Evvel zaman içinde, kalbur saman içinde, develer tellal iken, pireler berber iken, ben babamın beşiğini tıngır mıngır sallar iken babam düştü beşikten, anam düştü eşikten ama çok şükür ikisine de bir şey olmadı. Onlara bir şey olmadı ya ben altı yaşındayken akla gelmeyecek türden bir kazayla anlımı yardım ve sol şakağımda hafiften bir çatlak oluştu. Bilmem ondan önce de var mıydı bir anormallik ama ben şimdiki anormalliğimi o çatlaktan oluşan sızıntılara bağlıyorum.

Hayatım boyunca çelişkilerden nefret ettim, ediyorum, edeceğim. Kendimden de bu yüzden nefret ederim çok zaman. (Evet, nefret daimi olmayabilir. Birisinden veya bir şeyden ara ara nefret edebilir ve onu ara ara sevebilirsiniz.) Peki çelişkilerin konumuzla alakası ne? Derhal söyleyeyim. Ben babamın beşiğini tıngır mıngır sallayamam.

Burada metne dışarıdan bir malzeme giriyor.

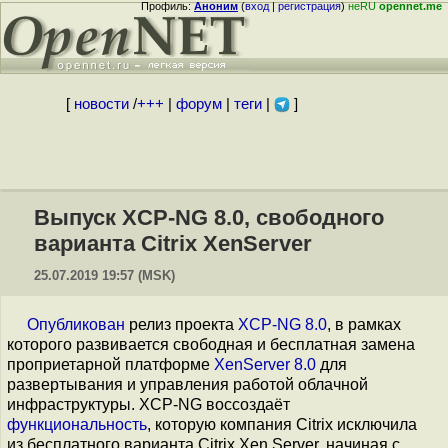
Профиль:
Аноним
(
вход
|
регистрация
)
неRU
opennet.me
[
новости
/
+++
|
форум
|
теги
|
]
Выпуск XCP-NG 8.0, свободного
варианта Citrix XenServer
25.07.2019 19:57 (MSK)
Опубликован
релиз проекта
XCP-NG 8.0
, в рамках
которого развивается свободная и бесплатная замена
проприетарной платформе
XenServer 8.0
для
развертывания и управления работой облачной
инфраструктуры. XCP-NG воссоздаёт
функциональность
, которую компания Citrix исключила
из бесплатного варианта Citrix Xen Server, начиная c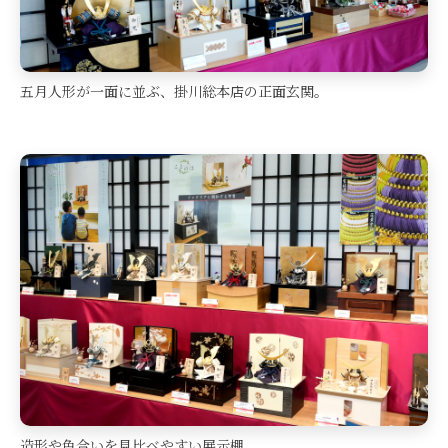
五月人形が一面に並ぶ、掛川総本店の正面玄関。
造形や色合いを見比べやすい展示棚。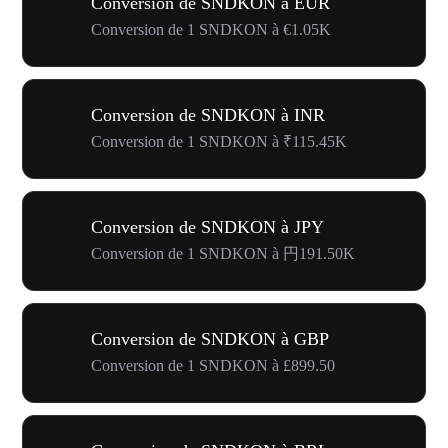
Conversion de SNDKON à EUR
Conversion de 1 SNDKON à €1.05K
Conversion de SNDKON à INR
Conversion de 1 SNDKON à ₹115.45K
Conversion de SNDKON à JPY
Conversion de 1 SNDKON à 円191.50K
Conversion de SNDKON à GBP
Conversion de 1 SNDKON à £899.50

Sallıyorsam beşikteki benim babam değildir.

Neyse, ima yoluyla laf sokmaktan vazgeçtim. Yeri gelsin ben gereken kişilere gereken lafları sokarım. Nasılsa gün oluyor bana bu fırsat bir şekilde doğuyor, doğmadığını görmedim şimdiye değin hiç.

Sevgiyle kalın pıtırcıklarım. Bol bol gezin eğlenin. Ben evimde kalmayı tercih ediyorum çünkü orası bana dışarıdan korunma imkanı veriyor. Bilgisayarımın başına geçiyorum ve hayatla tüm bağlantımı kesiyorum. Araya laf girdi; ne söylediğimi unuttum bak gördün mü? Neydi? Neydi? Neydi? Hah, hatırladım! Sevgiyle kalın pıtırcıklarım. Anneniz sizi çok çok öpsün. Pazar dönüşü şeker getirsin ama aç karnına yemeyin iştahınız kaçar. Bol bol taze sıkılmış meyve suyu için bir de terli terli su içmeyin. Ben hariç kimsenin keyfinizi kaçırmasına izin vermeyin bir de. Öptüm gözlerinizden.